EXERCISE AIM -
The data below holds a line containing "моль зерновая настоящая, моль" and a line containing "Musik und Bilder vom heimischen PC auf dem TV"; please quote exactly those two lines and every line between them, and nothing else.

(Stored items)
▼

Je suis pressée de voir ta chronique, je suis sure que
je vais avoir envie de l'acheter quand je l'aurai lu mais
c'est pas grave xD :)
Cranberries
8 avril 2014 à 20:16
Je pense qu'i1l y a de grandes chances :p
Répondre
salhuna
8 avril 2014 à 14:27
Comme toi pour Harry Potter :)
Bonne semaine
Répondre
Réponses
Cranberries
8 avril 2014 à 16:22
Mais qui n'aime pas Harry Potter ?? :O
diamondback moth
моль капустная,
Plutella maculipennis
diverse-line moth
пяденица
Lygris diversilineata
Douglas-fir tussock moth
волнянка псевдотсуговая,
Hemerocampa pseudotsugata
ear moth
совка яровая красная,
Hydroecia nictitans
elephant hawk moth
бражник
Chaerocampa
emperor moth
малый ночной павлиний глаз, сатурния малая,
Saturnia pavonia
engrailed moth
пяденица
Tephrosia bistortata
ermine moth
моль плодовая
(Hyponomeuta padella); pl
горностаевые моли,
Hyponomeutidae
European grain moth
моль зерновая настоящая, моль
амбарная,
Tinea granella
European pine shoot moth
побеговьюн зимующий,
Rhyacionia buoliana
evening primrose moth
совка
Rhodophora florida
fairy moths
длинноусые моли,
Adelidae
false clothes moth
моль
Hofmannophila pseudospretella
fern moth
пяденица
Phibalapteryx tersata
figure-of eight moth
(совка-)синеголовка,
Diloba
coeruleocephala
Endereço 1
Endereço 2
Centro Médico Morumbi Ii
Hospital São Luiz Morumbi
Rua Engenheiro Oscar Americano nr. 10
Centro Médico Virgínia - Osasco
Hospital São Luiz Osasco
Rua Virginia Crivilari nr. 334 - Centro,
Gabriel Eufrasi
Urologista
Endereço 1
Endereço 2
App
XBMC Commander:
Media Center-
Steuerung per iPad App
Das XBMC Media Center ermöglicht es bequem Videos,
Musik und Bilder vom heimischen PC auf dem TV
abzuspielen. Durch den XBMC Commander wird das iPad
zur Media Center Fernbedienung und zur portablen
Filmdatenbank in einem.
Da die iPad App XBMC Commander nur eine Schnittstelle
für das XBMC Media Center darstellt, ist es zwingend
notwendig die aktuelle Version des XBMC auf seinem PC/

▲

RESPONSE TO THIS TASK -
моль зерновая настоящая, моль
амбарная,
Tinea granella
European pine shoot moth
побеговьюн зимующий,
Rhyacionia buoliana
evening primrose moth
совка
Rhodophora florida
fairy moths
длинноусые моли,
Adelidae
false clothes moth
моль
Hofmannophila pseudospretella
fern moth
пяденица
Phibalapteryx tersata
figure-of eight moth
(совка-)синеголовка,
Diloba
coeruleocephala
Endereço 1
Endereço 2
Centro Médico Morumbi Ii
Hospital São Luiz Morumbi
Rua Engenheiro Oscar Americano nr. 10
Centro Médico Virgínia - Osasco
Hospital São Luiz Osasco
Rua Virginia Crivilari nr. 334 - Centro,
Gabriel Eufrasi
Urologista
Endereço 1
Endereço 2
App
XBMC Commander:
Media Center-
Steuerung per iPad App
Das XBMC Media Center ermöglicht es bequem Videos,
Musik und Bilder vom heimischen PC auf dem TV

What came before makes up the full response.